I was having a perfectly reasonable cup of tea this morning when a rather peculiar thought struck me: what would people have made of artificial intelligence before we’d even sorted out the combustion engine?

Picture, if you will, the year 1885. Karl Benz has just cobbled together his Patent-Motorwagen, Queen Victoria is having a thoroughly Victorian time of it, and someone comes along claiming they’ve built a thinking machine.

“Preposterous!” they’d cry, adjusting their top hats indignantly. “Machines can’t think! Next you’ll be telling us carriages can run without horses!”

the audacity of artificial thinking

The thing is, we’ve become frightfully accustomed to the idea that intelligence requires a brain, preferably one housed in something that needs feeding and has opinions about the weather. Before we’d even conceived of horseless carriages, the notion of brainless intelligence would have seemed about as likely as a fish riding a bicycle-which, incidentally, would have been another impossible thing until someone invented the bicycle.

Consider the poor Victorian gentleman, struggling to comprehend a world where:

  • Carriages might propel themselves (how vulgar!)
  • Messages could travel without a horse and rider (what sorcery!)
  • Machines could perform calculations faster than his accountant (unemployment crisis!)

Now imagine explaining to this chap that one day, machines wouldn’t just calculate-they’d write poetry, paint pictures, and probably have stronger opinions about the Oxford comma than most of his contemporaries.

the great mechanical horse replacement scandal

When the combustion engine did finally turn up fashionably late to the party, it caused quite the stir. Horses, who had enjoyed a monopoly on transportation for several millennia, suddenly found themselves rather surplus to requirements. The poor dears went from being essential infrastructure to nostalgic decoration faster than you could say “Model T Ford.”

But here’s the delicious irony: we spent decades teaching machines to replace horse power, and now we’re teaching them to replace brain power. It’s rather like upgrading from a horse-drawn carriage to a rocket ship, only to discover the rocket ship can also write your correspondence and probably has better handwriting than you do.

what the victorians would make of chatgpt

I suspect a Victorian encountering modern AI would go through the traditional five stages of technological grief:

  1. Denial: “This is clearly some elaborate parlour trick involving a very small person hiding in the machine.”

  2. Anger: “It’s unnatural! God intended thinking to be done by people, preferably people with proper breeding and a decent education!”
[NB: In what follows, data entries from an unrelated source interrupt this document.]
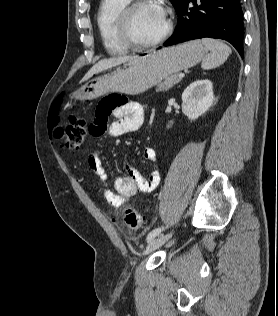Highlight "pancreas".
Wrapping results in <instances>:
<instances>
[{
    "label": "pancreas",
    "mask_w": 278,
    "mask_h": 316,
    "mask_svg": "<svg viewBox=\"0 0 278 316\" xmlns=\"http://www.w3.org/2000/svg\"><path fill=\"white\" fill-rule=\"evenodd\" d=\"M180 82V78L177 74L171 75L170 77L166 78L163 82L158 83L156 91H168L174 85Z\"/></svg>",
    "instance_id": "1"
}]
</instances>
  3. Bargaining: “Perhaps we could use it just for the really tedious calculations? Surely it can’t compose a proper sonnet?”

  4. Depression: “If machines can think, what’s the point of human intelligence? We’ll all be obsolete by Tuesday!”
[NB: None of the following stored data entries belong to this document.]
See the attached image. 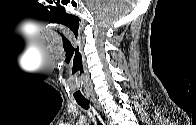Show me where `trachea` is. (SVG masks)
<instances>
[{
  "label": "trachea",
  "mask_w": 196,
  "mask_h": 125,
  "mask_svg": "<svg viewBox=\"0 0 196 125\" xmlns=\"http://www.w3.org/2000/svg\"><path fill=\"white\" fill-rule=\"evenodd\" d=\"M76 102H77L81 107H83L84 109H87V110H88V108H89V101H88V100H86V99H83V100H76ZM97 121H98V119H97ZM98 124L101 125L100 122H98Z\"/></svg>",
  "instance_id": "3493384b"
}]
</instances>
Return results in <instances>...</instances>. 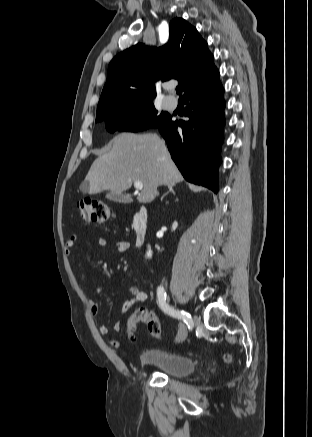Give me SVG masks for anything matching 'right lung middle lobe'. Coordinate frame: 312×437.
I'll list each match as a JSON object with an SVG mask.
<instances>
[{
  "label": "right lung middle lobe",
  "mask_w": 312,
  "mask_h": 437,
  "mask_svg": "<svg viewBox=\"0 0 312 437\" xmlns=\"http://www.w3.org/2000/svg\"><path fill=\"white\" fill-rule=\"evenodd\" d=\"M106 122L109 132L116 130L136 132L147 128H160L167 124L171 117L162 112L158 114L152 102L124 106L111 114L97 118L96 122Z\"/></svg>",
  "instance_id": "dd1d6c3e"
}]
</instances>
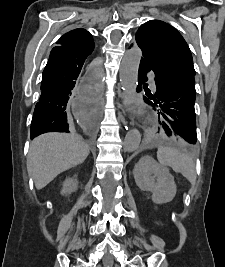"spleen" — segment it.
I'll return each mask as SVG.
<instances>
[{
	"instance_id": "obj_1",
	"label": "spleen",
	"mask_w": 225,
	"mask_h": 267,
	"mask_svg": "<svg viewBox=\"0 0 225 267\" xmlns=\"http://www.w3.org/2000/svg\"><path fill=\"white\" fill-rule=\"evenodd\" d=\"M157 159L162 166H169L176 173H181L189 182H195V164L190 156L169 146H160L157 151Z\"/></svg>"
}]
</instances>
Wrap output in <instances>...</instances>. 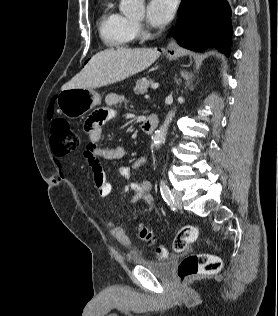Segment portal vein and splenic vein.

  5. Acceptance: “I say, this mechanical brain has written rather a good limerick about my horse.”

the uncomfortable truth about progress

The uncomfortable truth-uncomfortable for horses, anyway-is that we’ve always been rather ruthless about replacing things that served us well. We traded horses for engines, candles for electric lights, and carrier pigeons for telegrams. Each time, we thought we’d reached the pinnacle of human achievement, only to discover we’d barely scratched the surface.

Now we’re trading human intelligence for artificial intelligence, which feels rather more personal than replacing a horse. After all, most of us were quite attached to our intelligence, limited though it may have been.

a modest proposal for our ai future

Perhaps we should take a leaf from the horses’ book. They didn’t fight the combustion engine-they simply reinvented themselves as recreational companions and occasional racing entertainment. Humans might do well to consider a similar career pivot.

Instead of competing with AI at thinking (a battle we’re destined to lose with the same dignity as horses competing with motorcars), perhaps we should focus on the things machines find puzzling: procrastination, getting unreasonably emotional about sports teams, and the peculiar human ability to make tea exactly wrong despite having made it correctly thousands of times before.

in conclusion

Artificial intelligence isn’t the first technology to make its predecessors redundant, nor will it be the last. The Victorians couldn’t have imagined a world without horses, just as we struggle to imagine a world where machines do most of our thinking.

But if history has taught us anything, it’s that humans are remarkably adaptable creatures. We survived the agricultural revolution, the industrial revolution, and somehow made it through the invention of social media. I suspect we’ll muddle through the AI revolution with our characteristic combination of panic, ingenuity, and cups of tea.

After all, if there’s one thing machines still can’t do properly, it’s make a decent cup of tea. And until they sort that out, we humans still have a fighting chance.